[Records drawn from a dataset]
****************************************
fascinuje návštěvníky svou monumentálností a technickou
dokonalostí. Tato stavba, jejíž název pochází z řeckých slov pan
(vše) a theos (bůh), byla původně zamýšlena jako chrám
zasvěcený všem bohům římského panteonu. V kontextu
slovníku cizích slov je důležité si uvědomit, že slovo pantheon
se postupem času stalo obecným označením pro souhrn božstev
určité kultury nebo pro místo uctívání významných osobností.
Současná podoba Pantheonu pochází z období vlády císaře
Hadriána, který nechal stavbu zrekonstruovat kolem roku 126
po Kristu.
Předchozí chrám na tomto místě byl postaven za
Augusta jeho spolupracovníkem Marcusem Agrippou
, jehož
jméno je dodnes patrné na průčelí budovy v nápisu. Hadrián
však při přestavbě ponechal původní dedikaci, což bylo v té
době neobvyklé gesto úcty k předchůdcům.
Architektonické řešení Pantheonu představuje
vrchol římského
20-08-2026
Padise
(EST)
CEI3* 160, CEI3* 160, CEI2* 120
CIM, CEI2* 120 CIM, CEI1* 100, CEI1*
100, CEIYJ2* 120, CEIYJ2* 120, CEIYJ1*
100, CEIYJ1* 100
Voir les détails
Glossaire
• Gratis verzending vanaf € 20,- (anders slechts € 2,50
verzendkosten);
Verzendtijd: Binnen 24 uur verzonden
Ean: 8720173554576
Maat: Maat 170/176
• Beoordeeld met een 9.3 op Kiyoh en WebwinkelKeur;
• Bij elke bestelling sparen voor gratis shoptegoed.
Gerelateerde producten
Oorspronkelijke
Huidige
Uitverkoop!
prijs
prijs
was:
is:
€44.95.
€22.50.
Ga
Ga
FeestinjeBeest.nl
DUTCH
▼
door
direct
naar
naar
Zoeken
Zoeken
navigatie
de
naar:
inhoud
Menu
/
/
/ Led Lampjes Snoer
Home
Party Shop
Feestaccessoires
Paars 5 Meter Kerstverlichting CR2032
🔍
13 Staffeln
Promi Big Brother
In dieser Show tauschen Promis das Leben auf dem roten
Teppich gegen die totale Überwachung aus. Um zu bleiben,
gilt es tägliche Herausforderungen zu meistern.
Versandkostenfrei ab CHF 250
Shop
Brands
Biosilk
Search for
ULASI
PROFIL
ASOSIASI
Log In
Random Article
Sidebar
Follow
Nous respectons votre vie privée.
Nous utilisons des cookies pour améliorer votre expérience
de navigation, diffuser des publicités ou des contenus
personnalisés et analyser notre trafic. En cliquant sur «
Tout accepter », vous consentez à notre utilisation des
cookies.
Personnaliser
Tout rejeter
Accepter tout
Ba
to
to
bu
****************************************
**Task brief**. Take the entries above and transcribe them exactly.

**Solution to the exercise**.
fascinuje návštěvníky svou monumentálností a technickou
dokonalostí. Tato stavba, jejíž název pochází z řeckých slov pan
(vše) a theos (bůh), byla původně zamýšlena jako chrám
zasvěcený všem bohům římského panteonu. V kontextu
slovníku cizích slov je důležité si uvědomit, že slovo pantheon
se postupem času stalo obecným označením pro souhrn božstev
určité kultury nebo pro místo uctívání významných osobností.
Současná podoba Pantheonu pochází z období vlády císaře
Hadriána, který nechal stavbu zrekonstruovat kolem roku 126
po Kristu.
Předchozí chrám na tomto místě byl postaven za
Augusta jeho spolupracovníkem Marcusem Agrippou
, jehož
jméno je dodnes patrné na průčelí budovy v nápisu. Hadrián
však při přestavbě ponechal původní dedikaci, což bylo v té
době neobvyklé gesto úcty k předchůdcům.
Architektonické řešení Pantheonu představuje
vrchol římského
20-08-2026
Padise
(EST)
CEI3* 160, CEI3* 160, CEI2* 120
CIM, CEI2* 120 CIM, CEI1* 100, CEI1*
100, CEIYJ2* 120, CEIYJ2* 120, CEIYJ1*
100, CEIYJ1* 100
Voir les détails
Glossaire
• Gratis verzending vanaf € 20,- (anders slechts € 2,50
verzendkosten);
Verzendtijd: Binnen 24 uur verzonden
Ean: 8720173554576
Maat: Maat 170/176
• Beoordeeld met een 9.3 op Kiyoh en WebwinkelKeur;
• Bij elke bestelling sparen voor gratis shoptegoed.
Gerelateerde producten
Oorspronkelijke
Huidige
Uitverkoop!
prijs
prijs
was:
is:
€44.95.
€22.50.
Ga
Ga
FeestinjeBeest.nl
DUTCH
▼
door
direct
naar
naar
Zoeken
Zoeken
navigatie
de
naar:
inhoud
Menu
/
/
/ Led Lampjes Snoer
Home
Party Shop
Feestaccessoires
Paars 5 Meter Kerstverlichting CR2032
🔍
13 Staffeln
Promi Big Brother
In dieser Show tauschen Promis das Leben auf dem roten
Teppich gegen die totale Überwachung aus. Um zu bleiben,
gilt es tägliche Herausforderungen zu meistern.
Versandkostenfrei ab CHF 250
Shop
Brands
Biosilk
Search for
ULASI
PROFIL
ASOSIASI
Log In
Random Article
Sidebar
Follow
Nous respectons votre vie privée.
Nous utilisons des cookies pour améliorer votre expérience
de navigation, diffuser des publicités ou des contenus
personnalisés et analyser notre trafic. En cliquant sur «
Tout accepter », vous consentez à notre utilisation des
cookies.
Personnaliser
Tout rejeter
Accepter tout
Ba
to
to
bu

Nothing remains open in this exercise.